Denise Sauriol calls herself the Marathon Whisperer. An audacious title, for sure, but one that seems fitting for this 51-year-old Chicago native. After all, Sauriol has completed an impressive 106 marathons, a tally that includes 28 Boston Marathon qualifications (and 12 finishes). Not only that, she has a thriving coaching business guiding hundreds  on their running journeys, and she often races alongside her charges, snapping pics, dispensing advice and cheering them on to the finish line.

But life wasn’t always so rosy and carefree for Sauriol. Just six years ago, she says she was at rock bottom. She’d gone through an especially tough breakup and was self-medicating with alcohol.
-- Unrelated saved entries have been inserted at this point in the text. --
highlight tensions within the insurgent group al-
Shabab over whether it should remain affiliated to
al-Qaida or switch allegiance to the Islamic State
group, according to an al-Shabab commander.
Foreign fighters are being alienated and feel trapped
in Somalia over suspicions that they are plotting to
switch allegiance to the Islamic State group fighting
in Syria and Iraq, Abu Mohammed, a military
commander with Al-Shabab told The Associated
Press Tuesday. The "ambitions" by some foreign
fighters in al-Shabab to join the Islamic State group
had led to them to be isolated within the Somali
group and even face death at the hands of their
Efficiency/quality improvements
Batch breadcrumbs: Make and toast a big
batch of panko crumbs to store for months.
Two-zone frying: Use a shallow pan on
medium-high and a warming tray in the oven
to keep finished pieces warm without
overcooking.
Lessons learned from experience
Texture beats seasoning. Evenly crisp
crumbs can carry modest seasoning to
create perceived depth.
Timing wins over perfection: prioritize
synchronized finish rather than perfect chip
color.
On the surface, she seemed like the same ol’ Denise: the one always up for a good time, who thought nothing of flying around the world to run races. She even traveled to Tokyo in 2014 after that breakup, seeking a coveted star for completing one of the six World Marathon Major events. While Sauriol finished the race, she remembers little about the trip, other than feeling empty. “I feel so bad for the friends I was traveling with because I was just so sad,” she says. “Mentally, I was broken.”

It was a feeling Sauriol knew all too well. In 2009, she was slammed by a car in Central Park early on an August morning while making her way to the start line of the New York City Half Marathon. Her body cracked the windshield of the car upon impact, instantly snapping five vertebrae. At the time, Sauriol was at the top of her running game, logging up to 70 miles per week with a laser-sharp focus on getting faster than ever. While the crash curtailed those dreams and ultimately led her to gain a new perspective on the sport, the physical and emotional healing took months.

“After being so sad and depressed, the one thing that kept coming back to me was my very first race, when it was just about getting to the finish line” Sauriol says of her difficult times. “Back then, running always gave me so much confidence, and I wanted to revisit that feeling—and share it with others.”

So, after that trip to Tokyo, Sauriol got sober. She found an amazing therapist. And she dove head-first into coaching, leaving her longtime job as an accountant in June 2016. Sauriol’s transparency about her struggles—and her ability to overcome them—is perhaps part of what endears her to so many people, especially the runners who flock to her for advice and guidance on their own journeys. In fact, through her business, Run For Change, Sauriol coaches anywhere between 25 and 200 individuals each year. She’s also written a book, Me, You & 26.2, a training manual sprinkled with tips and first-person accounts from Denise and some of the runners she’s coached—“cliends” as she calls them, a cheeky mashup of clients and friends—chronicling the myriad experiences of marathon running.

While Sauriol defines herself as a runner, she says the sport is no longer a mark of her own fitness (“I don’t chase the clock,” she says). Rather, she views it as a vehicle for change—and a tool to ignite empowerment in others.

“Running any distance—even if it’s your first 5K—can be scary, but the possibilities also make us excited. I call that being ‘scited,’” Sauriol says. “We all need to do things that make us scited. If we don’t, we’ll never know what we’re missing out on.”

Editor’s note: A previous version of this story incorrectly stated how many times Sauriol ran the Boston Marathon. She has qualified 28 times and finished it 12 times.